Indigenous communities globally are inequitably affected by non-communicable diseases such as cancer and coronary artery disease. Increased focus on personalized medicine approaches for the treatment of these diseases offers opportunities to improve the health of Indigenous people. Conversely, poorly implemented approaches pose increased risk of further exacerbating current inequities in health outcomes for Indigenous peoples. The advancement of modern biology techniques, such as three-dimensional (3D) in vitro models and next generation sequencing (NGS) technologies, have enhanced our understanding of disease mechanisms and individualized treatment responses. However, current representation of Indigenous peoples in these datasets is lacking. It is crucial that there is appropriate and ethical representation of Indigenous peoples in generated datasets to ensure these technologies can be used to maximize the benefit of personalized medicine for Indigenous peoples. This project discusses the use of 3D tumor organoids and single cell/nucleus RNA sequencing to study cancer treatment responses and explore immune cell roles in coronary artery disease.
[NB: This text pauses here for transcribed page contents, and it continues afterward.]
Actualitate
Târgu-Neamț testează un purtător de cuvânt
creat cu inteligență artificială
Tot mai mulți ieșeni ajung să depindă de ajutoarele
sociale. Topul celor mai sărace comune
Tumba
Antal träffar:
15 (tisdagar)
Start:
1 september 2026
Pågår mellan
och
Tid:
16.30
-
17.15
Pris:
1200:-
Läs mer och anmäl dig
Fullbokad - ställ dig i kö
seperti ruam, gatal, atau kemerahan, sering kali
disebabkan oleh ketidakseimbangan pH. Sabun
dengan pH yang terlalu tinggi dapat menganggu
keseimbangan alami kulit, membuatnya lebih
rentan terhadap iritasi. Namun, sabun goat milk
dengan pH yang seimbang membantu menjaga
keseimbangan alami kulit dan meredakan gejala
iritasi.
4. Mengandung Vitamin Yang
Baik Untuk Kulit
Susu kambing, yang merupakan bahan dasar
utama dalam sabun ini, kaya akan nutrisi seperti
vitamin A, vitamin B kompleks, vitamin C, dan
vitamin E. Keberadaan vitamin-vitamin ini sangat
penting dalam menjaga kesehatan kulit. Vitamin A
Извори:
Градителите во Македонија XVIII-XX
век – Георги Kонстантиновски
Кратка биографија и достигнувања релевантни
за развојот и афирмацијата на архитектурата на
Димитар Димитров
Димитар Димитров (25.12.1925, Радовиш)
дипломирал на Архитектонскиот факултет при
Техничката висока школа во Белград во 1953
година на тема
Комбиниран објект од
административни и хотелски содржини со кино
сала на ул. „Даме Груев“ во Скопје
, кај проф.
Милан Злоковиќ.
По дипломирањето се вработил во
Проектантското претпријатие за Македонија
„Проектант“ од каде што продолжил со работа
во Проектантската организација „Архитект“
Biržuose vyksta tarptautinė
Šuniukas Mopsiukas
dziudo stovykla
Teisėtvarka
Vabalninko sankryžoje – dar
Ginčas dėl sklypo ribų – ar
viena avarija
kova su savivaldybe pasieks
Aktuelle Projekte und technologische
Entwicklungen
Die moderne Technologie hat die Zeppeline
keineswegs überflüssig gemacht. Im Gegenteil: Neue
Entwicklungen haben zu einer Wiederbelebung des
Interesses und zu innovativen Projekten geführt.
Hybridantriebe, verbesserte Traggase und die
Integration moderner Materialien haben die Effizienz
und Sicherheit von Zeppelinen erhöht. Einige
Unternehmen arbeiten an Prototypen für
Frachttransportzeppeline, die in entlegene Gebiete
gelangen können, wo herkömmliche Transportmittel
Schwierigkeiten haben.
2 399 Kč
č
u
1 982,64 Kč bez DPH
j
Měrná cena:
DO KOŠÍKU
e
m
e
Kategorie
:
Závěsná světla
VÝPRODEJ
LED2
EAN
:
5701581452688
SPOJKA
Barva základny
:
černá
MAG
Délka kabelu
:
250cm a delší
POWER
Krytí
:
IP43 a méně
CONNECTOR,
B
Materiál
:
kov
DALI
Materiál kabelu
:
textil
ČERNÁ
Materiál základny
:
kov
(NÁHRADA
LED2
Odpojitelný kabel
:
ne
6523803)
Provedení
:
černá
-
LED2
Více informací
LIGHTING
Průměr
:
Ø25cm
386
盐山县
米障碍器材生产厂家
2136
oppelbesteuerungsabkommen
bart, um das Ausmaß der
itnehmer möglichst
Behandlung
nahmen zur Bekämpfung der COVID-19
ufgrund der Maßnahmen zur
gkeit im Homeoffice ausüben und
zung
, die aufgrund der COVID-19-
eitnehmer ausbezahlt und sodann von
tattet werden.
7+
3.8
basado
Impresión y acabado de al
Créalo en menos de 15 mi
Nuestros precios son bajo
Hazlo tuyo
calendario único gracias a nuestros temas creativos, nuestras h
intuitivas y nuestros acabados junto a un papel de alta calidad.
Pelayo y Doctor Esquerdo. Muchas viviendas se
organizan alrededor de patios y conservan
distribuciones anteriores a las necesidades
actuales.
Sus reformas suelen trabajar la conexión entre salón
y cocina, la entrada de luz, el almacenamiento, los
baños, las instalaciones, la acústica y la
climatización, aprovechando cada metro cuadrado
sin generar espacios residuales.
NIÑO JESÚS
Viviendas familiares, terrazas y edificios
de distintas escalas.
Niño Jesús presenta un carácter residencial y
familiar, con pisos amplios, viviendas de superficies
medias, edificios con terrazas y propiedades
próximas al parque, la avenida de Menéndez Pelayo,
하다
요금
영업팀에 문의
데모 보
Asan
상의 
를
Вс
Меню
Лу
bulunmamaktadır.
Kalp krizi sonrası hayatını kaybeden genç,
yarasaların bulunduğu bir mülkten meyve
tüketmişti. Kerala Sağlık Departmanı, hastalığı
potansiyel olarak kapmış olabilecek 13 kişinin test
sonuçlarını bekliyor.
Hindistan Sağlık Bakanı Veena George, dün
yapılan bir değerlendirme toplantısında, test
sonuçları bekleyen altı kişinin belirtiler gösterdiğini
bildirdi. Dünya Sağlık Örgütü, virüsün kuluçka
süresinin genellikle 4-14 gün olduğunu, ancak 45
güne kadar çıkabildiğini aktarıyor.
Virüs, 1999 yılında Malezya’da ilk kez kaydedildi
Using key pillars from currently available Indigenous bioethics frameworks, strategies were developed for the use of Māori participant samples for live tissue and sequencing studies. These were based on extensive collaborations with local Māori community, scientific leaders, clinical experts, and international collaborators from the Broad Institute of MIT and Harvard. Issues surrounding the use of live tissue, genomic data, sending samples overseas and Indigenous data sovereignty were discussed. This paper illustrates a real-world example of how collaboration with community and the incorporation of Indigenous worldviews can be applied to molecular biology studies in a practical and culturally responsive manner, ensuring fair and equitable representation of Indigenous peoples in modern scientific data.